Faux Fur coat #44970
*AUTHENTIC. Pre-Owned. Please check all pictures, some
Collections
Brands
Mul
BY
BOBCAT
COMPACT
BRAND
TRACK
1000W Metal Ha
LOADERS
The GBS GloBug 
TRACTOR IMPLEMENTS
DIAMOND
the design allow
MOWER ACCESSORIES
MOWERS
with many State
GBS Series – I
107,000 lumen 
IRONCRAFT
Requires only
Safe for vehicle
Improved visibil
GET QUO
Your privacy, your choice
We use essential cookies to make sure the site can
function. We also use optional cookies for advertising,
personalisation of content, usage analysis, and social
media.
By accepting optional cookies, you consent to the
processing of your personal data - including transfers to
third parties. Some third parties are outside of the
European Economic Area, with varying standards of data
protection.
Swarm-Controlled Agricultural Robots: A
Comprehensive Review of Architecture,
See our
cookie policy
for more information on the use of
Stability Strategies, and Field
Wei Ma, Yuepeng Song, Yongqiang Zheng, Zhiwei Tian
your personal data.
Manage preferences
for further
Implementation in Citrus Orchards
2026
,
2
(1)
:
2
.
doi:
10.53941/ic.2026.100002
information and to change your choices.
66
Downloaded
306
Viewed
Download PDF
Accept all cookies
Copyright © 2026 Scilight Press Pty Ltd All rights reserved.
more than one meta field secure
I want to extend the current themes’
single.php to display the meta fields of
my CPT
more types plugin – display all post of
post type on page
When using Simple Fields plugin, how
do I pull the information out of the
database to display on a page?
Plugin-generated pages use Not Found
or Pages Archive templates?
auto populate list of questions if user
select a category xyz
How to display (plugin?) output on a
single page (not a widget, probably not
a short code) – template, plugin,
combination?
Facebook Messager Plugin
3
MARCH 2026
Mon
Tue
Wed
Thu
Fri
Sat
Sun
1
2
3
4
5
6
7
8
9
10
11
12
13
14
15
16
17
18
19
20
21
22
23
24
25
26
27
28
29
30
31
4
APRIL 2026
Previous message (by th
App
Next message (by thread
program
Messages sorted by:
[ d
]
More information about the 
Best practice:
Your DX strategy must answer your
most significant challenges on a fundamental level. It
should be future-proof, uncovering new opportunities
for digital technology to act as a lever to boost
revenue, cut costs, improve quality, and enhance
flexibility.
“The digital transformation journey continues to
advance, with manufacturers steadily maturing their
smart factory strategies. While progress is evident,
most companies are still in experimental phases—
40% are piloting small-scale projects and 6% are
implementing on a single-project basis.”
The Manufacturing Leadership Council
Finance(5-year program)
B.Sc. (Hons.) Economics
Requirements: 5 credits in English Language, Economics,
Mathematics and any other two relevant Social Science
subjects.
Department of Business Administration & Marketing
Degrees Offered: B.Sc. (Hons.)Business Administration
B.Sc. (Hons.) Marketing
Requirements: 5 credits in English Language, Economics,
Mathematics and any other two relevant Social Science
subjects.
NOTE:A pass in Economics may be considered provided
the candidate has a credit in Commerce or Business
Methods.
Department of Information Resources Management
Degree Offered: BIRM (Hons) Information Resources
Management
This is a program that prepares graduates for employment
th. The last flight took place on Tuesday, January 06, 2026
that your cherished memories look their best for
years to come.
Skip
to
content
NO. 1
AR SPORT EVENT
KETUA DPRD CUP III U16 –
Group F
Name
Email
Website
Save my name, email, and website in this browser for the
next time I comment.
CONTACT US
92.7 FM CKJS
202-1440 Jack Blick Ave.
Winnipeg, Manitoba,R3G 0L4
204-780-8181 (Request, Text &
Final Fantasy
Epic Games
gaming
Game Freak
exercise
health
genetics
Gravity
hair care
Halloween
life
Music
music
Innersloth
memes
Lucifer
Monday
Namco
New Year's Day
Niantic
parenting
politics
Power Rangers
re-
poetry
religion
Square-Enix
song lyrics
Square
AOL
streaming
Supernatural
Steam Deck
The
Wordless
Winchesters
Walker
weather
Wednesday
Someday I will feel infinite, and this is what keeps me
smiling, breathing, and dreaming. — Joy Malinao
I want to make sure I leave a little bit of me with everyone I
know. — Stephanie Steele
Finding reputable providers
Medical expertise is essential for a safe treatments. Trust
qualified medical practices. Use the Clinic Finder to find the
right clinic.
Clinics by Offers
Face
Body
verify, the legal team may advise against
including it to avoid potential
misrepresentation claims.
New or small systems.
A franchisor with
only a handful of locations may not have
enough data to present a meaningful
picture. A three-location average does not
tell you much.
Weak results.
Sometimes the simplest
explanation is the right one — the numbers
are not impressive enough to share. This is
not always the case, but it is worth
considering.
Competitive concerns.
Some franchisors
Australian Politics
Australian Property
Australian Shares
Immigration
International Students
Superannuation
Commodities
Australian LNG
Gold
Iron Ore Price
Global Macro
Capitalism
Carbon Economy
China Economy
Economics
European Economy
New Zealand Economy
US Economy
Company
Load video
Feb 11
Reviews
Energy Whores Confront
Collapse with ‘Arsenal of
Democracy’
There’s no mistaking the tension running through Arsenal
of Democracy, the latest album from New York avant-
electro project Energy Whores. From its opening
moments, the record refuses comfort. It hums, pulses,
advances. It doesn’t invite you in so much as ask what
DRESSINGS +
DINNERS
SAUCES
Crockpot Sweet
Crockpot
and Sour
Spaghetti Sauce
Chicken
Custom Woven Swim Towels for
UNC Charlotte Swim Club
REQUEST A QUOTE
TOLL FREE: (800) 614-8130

* What the task requires: Every record in the listing above should be reproduced exactly.

* Response below:
Faux Fur coat #44970
*AUTHENTIC. Pre-Owned. Please check all pictures, some
Collections
Brands
Mul
BY
BOBCAT
COMPACT
BRAND
TRACK
1000W Metal Ha
LOADERS
The GBS GloBug 
TRACTOR IMPLEMENTS
DIAMOND
the design allow
MOWER ACCESSORIES
MOWERS
with many State
GBS Series – I
107,000 lumen 
IRONCRAFT
Requires only
Safe for vehicle
Improved visibil
GET QUO
Your privacy, your choice
We use essential cookies to make sure the site can
function. We also use optional cookies for advertising,
personalisation of content, usage analysis, and social
media.
By accepting optional cookies, you consent to the
processing of your personal data - including transfers to
third parties. Some third parties are outside of the
European Economic Area, with varying standards of data
protection.
Swarm-Controlled Agricultural Robots: A
Comprehensive Review of Architecture,
See our
cookie policy
for more information on the use of
Stability Strategies, and Field
Wei Ma, Yuepeng Song, Yongqiang Zheng, Zhiwei Tian
your personal data.
Manage preferences
for further
Implementation in Citrus Orchards
2026
,
2
(1)
:
2
.
doi:
10.53941/ic.2026.100002
information and to change your choices.
66
Downloaded
306
Viewed
Download PDF
Accept all cookies
Copyright © 2026 Scilight Press Pty Ltd All rights reserved.
more than one meta field secure
I want to extend the current themes’
single.php to display the meta fields of
my CPT
more types plugin – display all post of
post type on page
When using Simple Fields plugin, how
do I pull the information out of the
database to display on a page?
Plugin-generated pages use Not Found
or Pages Archive templates?
auto populate list of questions if user
select a category xyz
How to display (plugin?) output on a
single page (not a widget, probably not
a short code) – template, plugin,
combination?
Facebook Messager Plugin
3
MARCH 2026
Mon
Tue
Wed
Thu
Fri
Sat
Sun
1
2
3
4
5
6
7
8
9
10
11
12
13
14
15
16
17
18
19
20
21
22
23
24
25
26
27
28
29
30
31
4
APRIL 2026
Previous message (by th
App
Next message (by thread
program
Messages sorted by:
[ d
]
More information about the 
Best practice:
Your DX strategy must answer your
most significant challenges on a fundamental level. It
should be future-proof, uncovering new opportunities
for digital technology to act as a lever to boost
revenue, cut costs, improve quality, and enhance
flexibility.
“The digital transformation journey continues to
advance, with manufacturers steadily maturing their
smart factory strategies. While progress is evident,
most companies are still in experimental phases—
40% are piloting small-scale projects and 6% are
implementing on a single-project basis.”
The Manufacturing Leadership Council
Finance(5-year program)
B.Sc. (Hons.) Economics
Requirements: 5 credits in English Language, Economics,
Mathematics and any other two relevant Social Science
subjects.
Department of Business Administration & Marketing
Degrees Offered: B.Sc. (Hons.)Business Administration
B.Sc. (Hons.) Marketing
Requirements: 5 credits in English Language, Economics,
Mathematics and any other two relevant Social Science
subjects.
NOTE:A pass in Economics may be considered provided
the candidate has a credit in Commerce or Business
Methods.
Department of Information Resources Management
Degree Offered: BIRM (Hons) Information Resources
Management
This is a program that prepares graduates for employment
th. The last flight took place on Tuesday, January 06, 2026
that your cherished memories look their best for
years to come.
Skip
to
content
NO. 1
AR SPORT EVENT
KETUA DPRD CUP III U16 –
Group F
Name
Email
Website
Save my name, email, and website in this browser for the
next time I comment.
CONTACT US
92.7 FM CKJS
202-1440 Jack Blick Ave.
Winnipeg, Manitoba,R3G 0L4
204-780-8181 (Request, Text &
Final Fantasy
Epic Games
gaming
Game Freak
exercise
health
genetics
Gravity
hair care
Halloween
life
Music
music
Innersloth
memes
Lucifer
Monday
Namco
New Year's Day
Niantic
parenting
politics
Power Rangers
re-
poetry
religion
Square-Enix
song lyrics
Square
AOL
streaming
Supernatural
Steam Deck
The
Wordless
Winchesters
Walker
weather
Wednesday
Someday I will feel infinite, and this is what keeps me
smiling, breathing, and dreaming. — Joy Malinao
I want to make sure I leave a little bit of me with everyone I
know. — Stephanie Steele
Finding reputable providers
Medical expertise is essential for a safe treatments. Trust
qualified medical practices. Use the Clinic Finder to find the
right clinic.
Clinics by Offers
Face
Body
verify, the legal team may advise against
including it to avoid potential
misrepresentation claims.
New or small systems.
A franchisor with
only a handful of locations may not have
enough data to present a meaningful
picture. A three-location average does not
tell you much.
Weak results.
Sometimes the simplest
explanation is the right one — the numbers
are not impressive enough to share. This is
not always the case, but it is worth
considering.
Competitive concerns.
Some franchisors
Australian Politics
Australian Property
Australian Shares
Immigration
International Students
Superannuation
Commodities
Australian LNG
Gold
Iron Ore Price
Global Macro
Capitalism
Carbon Economy
China Economy
Economics
European Economy
New Zealand Economy
US Economy
Company
Load video
Feb 11
Reviews
Energy Whores Confront
Collapse with ‘Arsenal of
Democracy’
There’s no mistaking the tension running through Arsenal
of Democracy, the latest album from New York avant-
electro project Energy Whores. From its opening
moments, the record refuses comfort. It hums, pulses,
advances. It doesn’t invite you in so much as ask what
DRESSINGS +
DINNERS
SAUCES
Crockpot Sweet
Crockpot
and Sour
Spaghetti Sauce
Chicken
Custom Woven Swim Towels for
UNC Charlotte Swim Club
REQUEST A QUOTE
TOLL FREE: (800) 614-8130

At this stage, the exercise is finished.